Collect the lines of the entries where "marque" shows up.

• _Stored items_

************

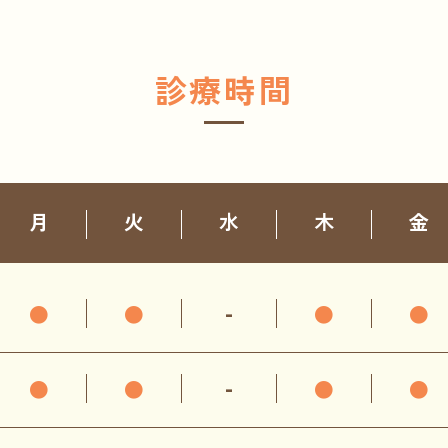
診療時間
月
火
水
木
金
●
●
-
●
●
●
●
-
●
●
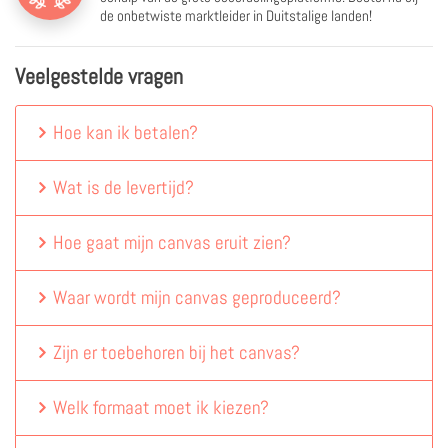
de onbetwiste marktleider in Duitstalige landen!
Veelgestelde vragen
Hoe kan ik betalen?
Wat is de levertijd?
Hoe gaat mijn canvas eruit zien?
Waar wordt mijn canvas geproduceerd?
Zijn er toebehoren bij het canvas?
Welk formaat moet ik kiezen?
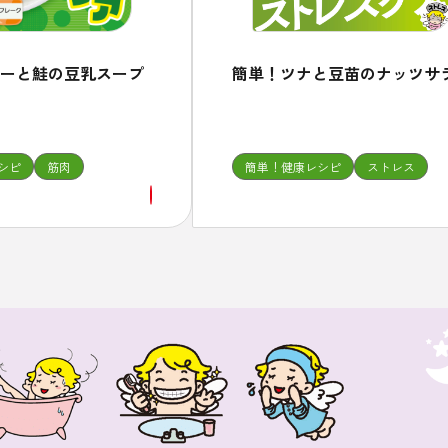
ーと鮭の豆乳スープ
簡単！ツナと豆苗のナッツサ
シピ
筋肉
簡単！健康レシピ
ストレス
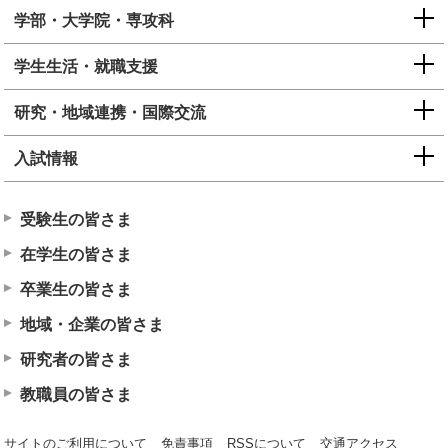
学部・大学院・専攻科
学生生活・就職支援
研究・地域連携・国際交流
入試情報
受験生の皆さま
在学生の皆さま
卒業生の皆さま
地域・企業の皆さま
研究者の皆さま
教職員の皆さま
サイトのご利用について
免責事項
RSSについて
交通アクセス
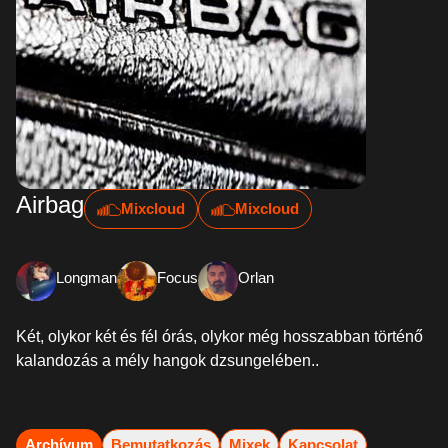
Airbag
Mixcloud
Mixcloud
Longman
Focus
Orlan
Két, olykor két és fél órás, olykor még hosszabban történő
kalandozás a mély hangok dzsungelében..
Archívum
Bemutatkozás
Mixek
Kapcsolat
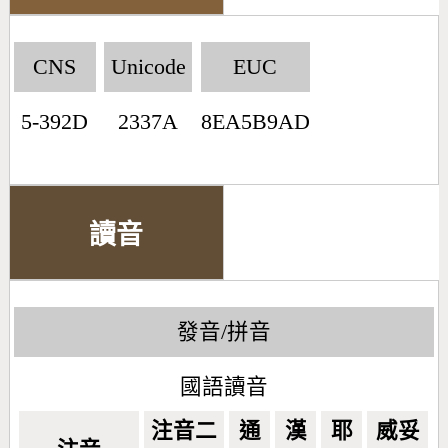
CNS
Unicode
EUC
5-392D
2337A
8EA5B9AD
讀音
發音/拼音
國語讀音
注音二
通
漢
耶
威妥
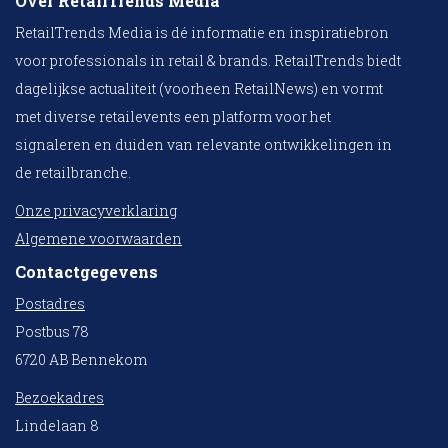
Over RetailTrends Media
RetailTrends Media is dé informatie en inspiratiebron
voor professionals in retail & brands. RetailTrends biedt
dagelijkse actualiteit (voorheen RetailNews) en vormt
met diverse retailevents een platform voor het
signaleren en duiden van relevante ontwikkelingen in
de retailbranche.
Onze privacyverklaring
Algemene voorwaarden
Contactgegevens
Postadres
Postbus 78
6720 AB Bennekom
Bezoekadres
Lindelaan 8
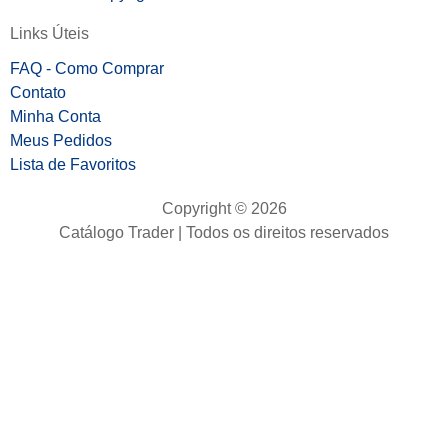
Links Úteis
FAQ - Como Comprar
Contato
Minha Conta
Meus Pedidos
Lista de Favoritos
Copyright © 2026
Catálogo Trader | Todos os direitos reservados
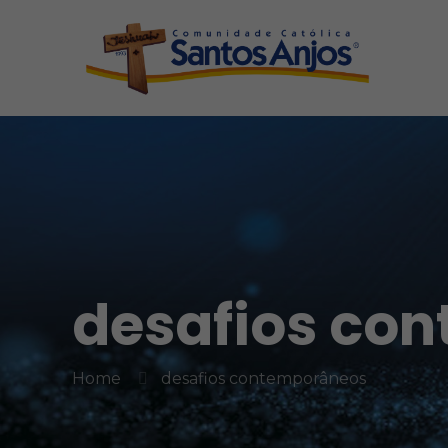
desafios co
Home
desafios contemporâneos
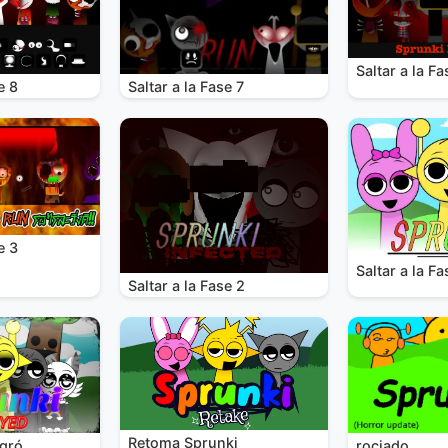
Saltar a la Fa
e 8
Saltar a la Fase 7
e 3
Saltar a la Fa
Saltar a la Fase 2
Retoma Sprunki
rociado
egró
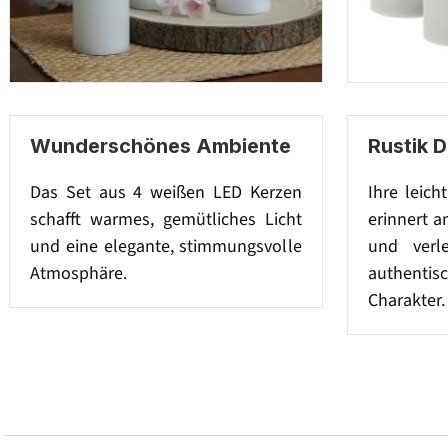
Wunderschönes Ambiente
Rustik 
Das Set aus 4 weißen LED Kerzen
Ihre leich
schafft warmes, gemütliches Licht
erinnert a
und eine elegante, stimmungsvolle
und verl
Atmosphäre.
authenti
Charakter.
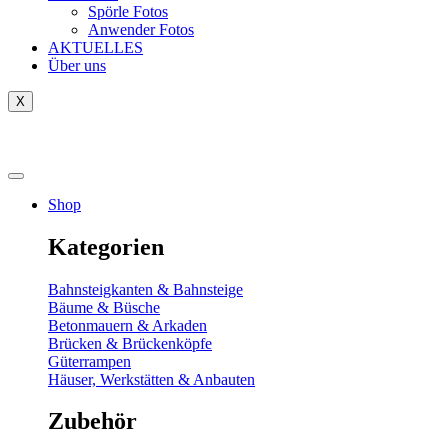
Spörle Fotos
Anwender Fotos
AKTUELLES
Über uns
X
Tausch-& Verkaufsbörse
Shop
Kategorien
Bahnsteigkanten & Bahnsteige
Bäume & Büsche
Betonmauern & Arkaden
Brücken & Brückenköpfe
Güterrampen
Häuser, Werkstätten & Anbauten
Zubehör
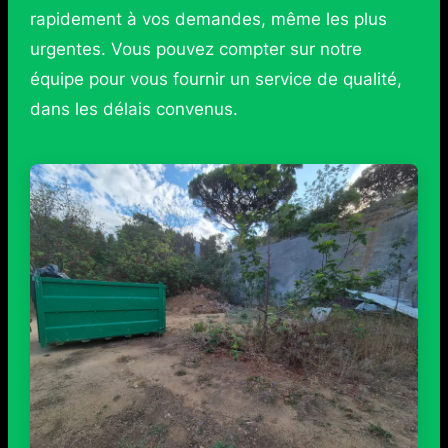
rapidement à vos demandes, même les plus
urgentes. Vous pouvez compter sur notre
équipe pour vous fournir un service de qualité,
dans les délais convenus.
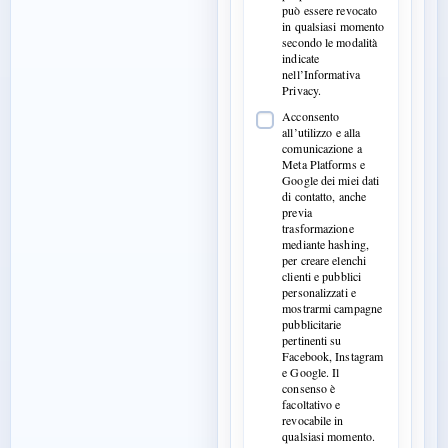
può essere revocato
in qualsiasi momento
secondo le modalità
indicate
nell’Informativa
Privacy.
Acconsento
all’utilizzo e alla
comunicazione a
Meta Platforms e
Google dei miei dati
di contatto, anche
previa
trasformazione
mediante hashing,
per creare elenchi
clienti e pubblici
personalizzati e
mostrarmi campagne
pubblicitarie
pertinenti su
Facebook, Instagram
e Google. Il
consenso è
facoltativo e
revocabile in
qualsiasi momento.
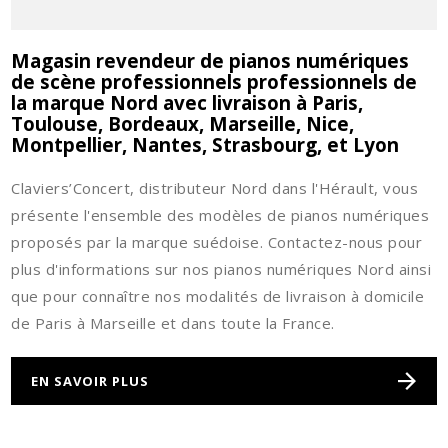
Magasin revendeur de pianos numériques
de scène professionnels professionnels de
la marque Nord avec livraison à Paris,
Toulouse, Bordeaux, Marseille, Nice,
Montpellier, Nantes, Strasbourg, et Lyon
Claviers’Concert, distributeur Nord dans l'Hérault, vous
présente l'ensemble des modèles de pianos numériques
proposés par la marque suédoise. Contactez-nous pour
plus d'informations sur nos pianos numériques Nord ainsi
que pour connaître nos modalités de livraison à domicile
de Paris à Marseille et dans toute la France.
EN SAVOIR PLUS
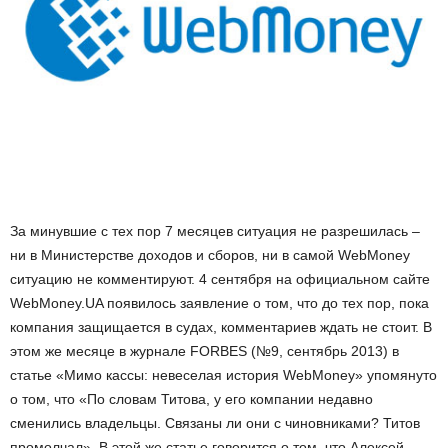
За минувшие с тех пор 7 месяцев ситуация не разрешилась –
ни в Министерстве доходов и сборов, ни в самой WebMoney
ситуацию не комментируют. 4 сентября на официальном сайте
WebMoney.UA появилось заявление о том, что до тех пор, пока
компания защищается в судах, комментариев ждать не стоит. В
этом же месяце в журнале FORBES (№9, сентябрь 2013) в
статье «Мимо кассы: невеселая история WebMoney» упомянуто
о том, что «По словам Титова, у его компании недавно
сменились владельцы. Связаны ли они с чиновниками? Титов
промолчал». В этой же статье говорится о том, что Алексей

************

• _Reply to the task_
la marque Nord avec livraison à Paris,
proposés par la marque suédoise. Contactez-nous pour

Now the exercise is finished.